Cyberattack On German Steel Factory Causes 'Massive Damage'
An anonymous reader writes: In a rare case of an online security breach causing real-world destruction, a German steel factory has been severely damaged after its networks were compromised. "The attack used spear phishing and sophisticated social engineering techniques to gain access to the factory's office networks, from which access to production networks was gained. ... After the system was compromised, individual components or even entire systems started to fail frequently. Due to these failures, one of the plant's blast furnaces could not be shut down in a controlled manner, which resulted in 'massive damage to plant,' the BSI said, describing the technical skills of the attacker as 'very advanced.'" The full report (PDF) is available in German.

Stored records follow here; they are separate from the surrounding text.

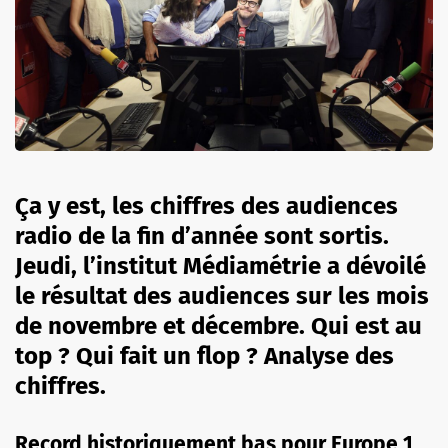
Ça y est, les chiffres des audiences
radio de la fin d’année sont sortis.
Jeudi, l’institut Médiamétrie a dévoilé
le résultat des audiences sur les mois
de novembre et décembre. Qui est au
top ? Qui fait un flop ? Analyse des
chiffres.
Record historiquement bas pour Europe 1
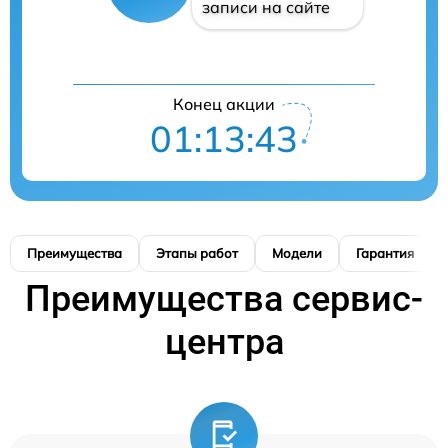
записи на сайте
Конец акции
01:13:42
Преимущества
Этапы работ
Модели
Гарантия
Преимущества сервис-
центра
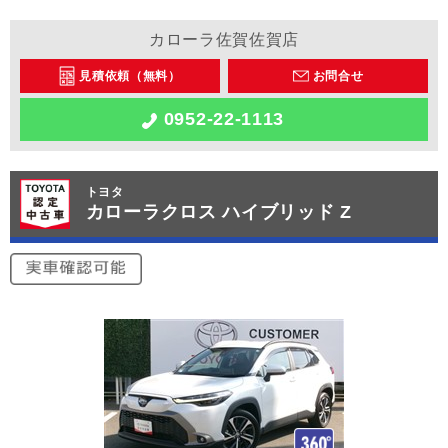
カローラ佐賀佐賀店
見積依頼（無料）
お問合せ
0952-22-1113
トヨタ
カローラクロス ハイブリッド Z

"sophisticated social engineering techniques"
So they got some pizza delivery before this all started.
About 20 years ago I used to lecture on the topic of computer security. Taking my cue from UK government experts whom I had met back in the 1980s, I used to point out that the only secure computer system is one that cannot be accessed by any human being. Indeed, I recall one expert who used to start his talks by picking up a brick and handing it round, before commenting, "That is our idea of a truly secure IT system. Admittedly it doesn't do very much, but no one is going to sabotage it or get secret information out of it".
I still have my slides from the 1990s, and one of the points I always stressed while summing up was, "Black hats could do a LOT more harm than they have so far". To my mind, the question was why that hadn't happened. The obvious reason was motive: why would anyone make considerable efforts, and presumably put themselves at risk of justice or revenge, unless there was something important to gain?

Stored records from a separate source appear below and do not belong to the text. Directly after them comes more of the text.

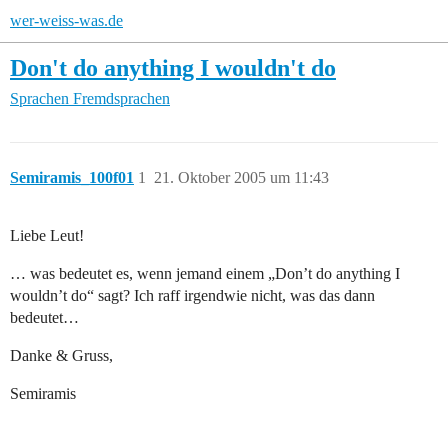
wer-weiss-was.de
Don't do anything I wouldn't do
Sprachen
Fremdsprachen
Semiramis_100f01
1
21. Oktober 2005 um 11:43
Liebe Leut!
… was bedeutet es, wenn jemand einem „Don’t do anything I
wouldn’t do“ sagt? Ich raff irgendwie nicht, was das dann
bedeutet…
Danke & Gruss,
Semiramis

Stuxnet was the first highly visible case of large-scale industrial sabotage, and I think everyone agrees it was politically motivated - an attack by one state on another, and as such an act of war (or very close to one). This looks similar, and apparently used somewhat similar methods.
The article tells us that "...hackers managed to access production networks..." The question is, why was this allowed? If "production networks" cannot be rendered totally secure, they should not exist. Moreover, if they do exist they should be wholly insulated from the Internet and the baleful influence of "social networks" and the people who use them.
I am sure that there are many other solipsists out there.
Googling for "steel furnance shutdown" finds more reports on unexpected shutdowns this year.
Two in Ashland, Ky, and one or two somewhere in Indiana and one in Bhopal, India. Note that they all seem to have occured in June/July.
Maybe some competitor trying to up his margin by reducing supply?
What kind of a plant is designed in a way that a full failure of their control system would result in being unable to shutdown in a controlled manner.
Pretty much all of them. At best, you can lose a batch of something if the process fails in the middle. If Sunsweet loses power in the middle of cooking a batch of fruit paste, the batch not only fails and has to be trashed but cleaning the system is far more difficult than if the batch succeeds. At the point where factories become complex enough to need digital automation, you cannot reasonably create a failsafe mechanism which will prevent an error from losing a batch. The best you can hope for in some situations, probably most, is to create mechanical interlocks which will prevent immediately catastrophic combinations of inputs and outputs.
"You're right," Fisheye says. "I should have set it on 'whip' or 'chop.'"
blast furnace:
You intermix iron ore and coke (not the drug! it's processed coal)
and then you start an exothermic reaction, what you then do is process control, you blow in Oxygene to react carbon to CO2 to a certain percentage and when the steel is ready you poke a hole into the furnace and then molten steel poures out.
This is a reaction that is ongoing.
We are talking here about huge amounts of energy.
A smaller example: ever been test running inside a wind turbine of +1,5MW megawatt class, during nominal power operation ?
Push the red button and you will realize what energy is - rollercoaster ride - and how long the rotor will need to come to a full stop.
Bigger Bigger example, push the red button in a nuclear power plant, yes the control rods will react, but if you don't cool the heat from radiactive decay away, you will get a Fukushima.
I hope you are not a pro nuke, because keeping that in mind (the virtually non 100% hardware red button) you would now have ruled operators of nuclear power plants as stupid that it borders on criminal.
Also there were hardware level overrides and they worked, however if you leave the molten mass inside the furance it will solidify == damaged beyond repair
Which happend there, you have then to rebuild the furnace and beforehand have to cut the wrecked furnace open with a many ton heavy steel clump (happy cutting)
Where is the big-arse power switch?
It is a bloody blast furnace. They could hold anywhere between 20 and 120 tons of liquid molten iron. They are designed to hold that much of liquid metal continuously for five to 10 years. They keep adding raw materials, keep pouring batches and batches of it out. But it always 50% to 100% full of liquid metal. Once in 10 years, they drain, and essentially dismantle the lining of the furnace, and relay the refractory bricks. A three to six month process typically. I don't know the details, I am sure they have a safety pit lined with refractory bricks to drain the furnace in an emergency, like earthquakes, floods or factory fire. It is possible that process was triggered in this instance.